Pakistani-American terrorist David Headley, who confessed to plotting the Mumbai attacks, had a dual personality that enabled him to switch between a Westerner and a devout Muslim and evade suspicion, according to his maternal uncle.
49-year-old LeT operative Headley, arrested by FBI in October last year, was born to an American mother and a Pakistani father and grew up in Pakistan till his parents divorced.
"It could not have been more different between the two worlds. In one world, where he wants to be Pakistani, he was considered to be an American. With Americans, he was being seen as a Muslim. So he had to get used to a duality of life," Headley's maternal uncle William Headley told NDTV.

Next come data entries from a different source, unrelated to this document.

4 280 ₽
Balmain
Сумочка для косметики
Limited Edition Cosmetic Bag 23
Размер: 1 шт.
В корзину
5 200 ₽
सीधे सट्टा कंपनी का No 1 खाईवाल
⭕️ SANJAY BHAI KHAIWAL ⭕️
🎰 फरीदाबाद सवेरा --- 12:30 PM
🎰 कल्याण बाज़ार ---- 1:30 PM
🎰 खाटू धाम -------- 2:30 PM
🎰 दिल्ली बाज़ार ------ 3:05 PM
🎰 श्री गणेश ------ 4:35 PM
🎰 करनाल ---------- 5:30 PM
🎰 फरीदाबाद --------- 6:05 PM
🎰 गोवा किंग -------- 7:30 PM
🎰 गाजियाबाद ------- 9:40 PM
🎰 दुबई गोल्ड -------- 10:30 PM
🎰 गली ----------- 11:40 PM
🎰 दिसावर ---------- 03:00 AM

He said Headley, whose original name was Dawood Gilani, came to the US from Pakistan at the age of 16 to reunite with his mother, who had just found a man, her future husband, and ended up ignoring him.
"...and it was terrible for him. He ended up living on top of a bar. And there are not many devout Muslims who have to live in a bar. I think it was confusing for him. The cultures are so different," William said.
He said Headley is a harlequin -- a person having different coloured eyes. "Usually one is blemished, but he has a clear blue and a clear brown eye. So if you look at him, he is split down the middle."
Headley was "almost like two different people," William said. "They say East is East and West is West and never the twain will meet... but they met in Dawood. I have seen all of this. I would have him split down the middle... and he would be David Armani and Dawood Gilani."
"David Headley had short slicked-back hair, very clean-shaven, he'd be wearing an Armani suit...looking really sharp. And he would have a bottle of Dom Perignon under his arm. The other side would be Dawood Gilani... and would be in native dress, and would have the long fundamentalist beard and would have the Quran under his arm."
He changed his name to David Headley so he could come back and forth, William said. "He could pose as either one, and be completely believable, because it is partly true."
But, he said, Headley had never done anything against the US, for which he worked as an undercover agent in the past.
Asked if he was in touch with Headley, he told the channel, "Yes, through letters."
"He is in maximum security so (he) is only allowed letters. Both my letters to him and his letters to me are read by the authorities."
To a question whether Headley mentions his case, charges against him and India, William replied: "He only said that we should expect many surprises."